Interrogativi, innanzitutto, sul futuro stesso del Regno Unito. Cameron dovrà ora tenere fede alle promesse fatte nell'ultima settimana − quando il sorpasso indipendentista nei sondaggi aveva gettato nel panico l'establishment britannico − incentrate su un forte programma di devolution, con il riconoscimento di nuovi poteri al parlamento scozzese, soprattutto in materia di tasse, spesa pubblica e welfare.
Chiusa una partita, dunque, se ne apre un'altra, e a giocare non saranno solo Londra ed Edimburgo: "Così come gli scozzesi avranno più poteri sulle loro questioni − ha dichiarato Cameron dopo la vittoria del 'No' −, così anche l'Inghilterra, il Galles e l'Irlanda del Nord devono avere maggiore voce in capitolo nelle loro". Ad essere ridefinito, insomma, sarà l'intero assetto costituzionale del Regno Unito.

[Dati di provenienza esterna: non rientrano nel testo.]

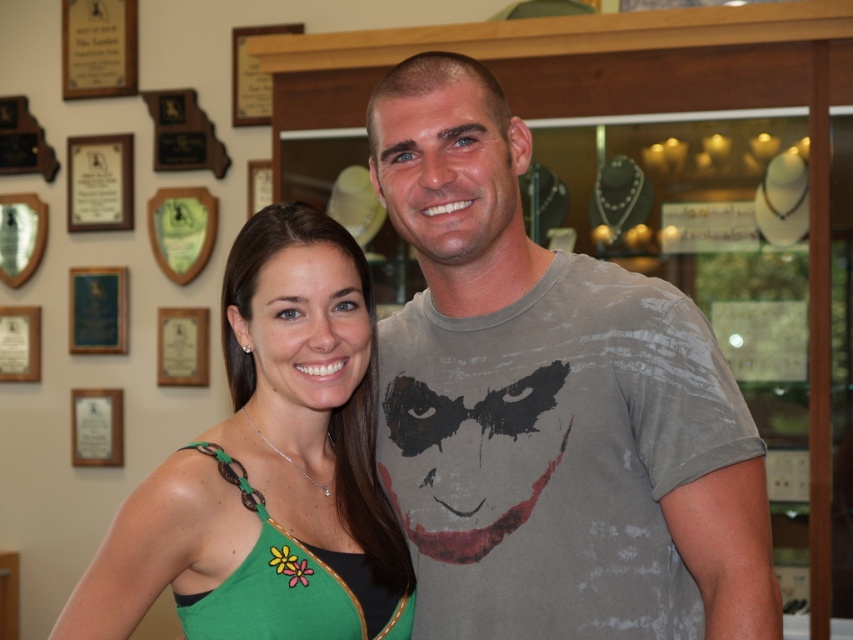 You are standing in a jewelry store and see the green wood plaque at upper left. If you want to place a small sticker exactly at its center, what coordinates should you aim for?

The green wood plaque at upper left is located at coordinates point (181,230), so you should aim for those coordinates to place the sticker at its center.

You are a customer in a jewelry store and want to read both the matte wood plaque at upper left and the matte white plaque at lower left. Which plaque will you need to look up more to read?

The matte wood plaque at upper left is much taller than the matte white plaque at lower left, so you will need to look up more to read the matte wood plaque at upper left.

You are taking a photo of two people standing in a jewelry store. You want to focus on the person closer to the camera. Which of the two points, point (102, 177) or point (112, 323), should you focus on?

Point (102, 177) is closer to the camera than point (112, 323), so you should focus on point (102, 177) to capture the person closer to the camera.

L'idea di Cameron sarebbe quella di concordare un progetto di devolution entro novembre, per poi farlo sbarcare alla Camera dei comuni all'inizio del prossimo anno, e attendere tuttavia l'elezione del nuovo parlamento britannico (maggio 2015) per vedere l'approvazione definitiva della riforma. Non tutti gli attori politici, comunque, condividono il piano delineato da Cameron, e c'è chi, come il leader laburista Ed Miliband, aspira ad esempio all'istituzione di una convention costituzionale.
Ecco, appunto, i Labour. Nonostante alcuni proclami sulla presunta rivincita laburista, ottenuta dall'ex primo ministro Gordon Brown (che, con la sua discesa in campo, ha certamente contribuito a ricompattare il fronte unionista), è indubbio che il partito guidato da Miliband sia uscito dal voto in Scozia (suo storico bacino di voti) piuttosto acciaccato. E l'avvicinamento alle istanze degli indipendentisti, con la proposta della convention, rappresenterebbe solo un tentativo di recuperare un elettorato ormai disaffezionato.
A preoccupare non sono solo i numeri (a Glasgow, principale città scozzese e un tempo roccaforte della sinistra, gli indipendentisti hanno raggiunto il 53%), ma lo stesso radicamento socio-politico del Labour Party nell'area, se è vero, come sembra, che a votare per il 'Sì' siano state soprattutto le fasce operaie, a differenza del 'No', che avrebbe attratto in particolar modo il voto della classe media.
Il risultato del referendum scozzese, come dicevamo, spinge ad un sospiro di sollievo molti altri paesi alle prese con sempre più agguerriti movimenti indipendentisti, primi fra tutti quelli catalani in Spagna e quelli fiamminghi in Belgio. Proprio in Catalogna si terrà, il prossimo 9 novembre, il referendum per l'indipendenza dalla Spagna: una consultazione non riconosciuta dal parlamento nazionale né dalla Corte costituzionale, e dunque formalmente non vincolante, ma che sicuramente non mancherà di suscitare polemiche a livello europeo ed internazionale.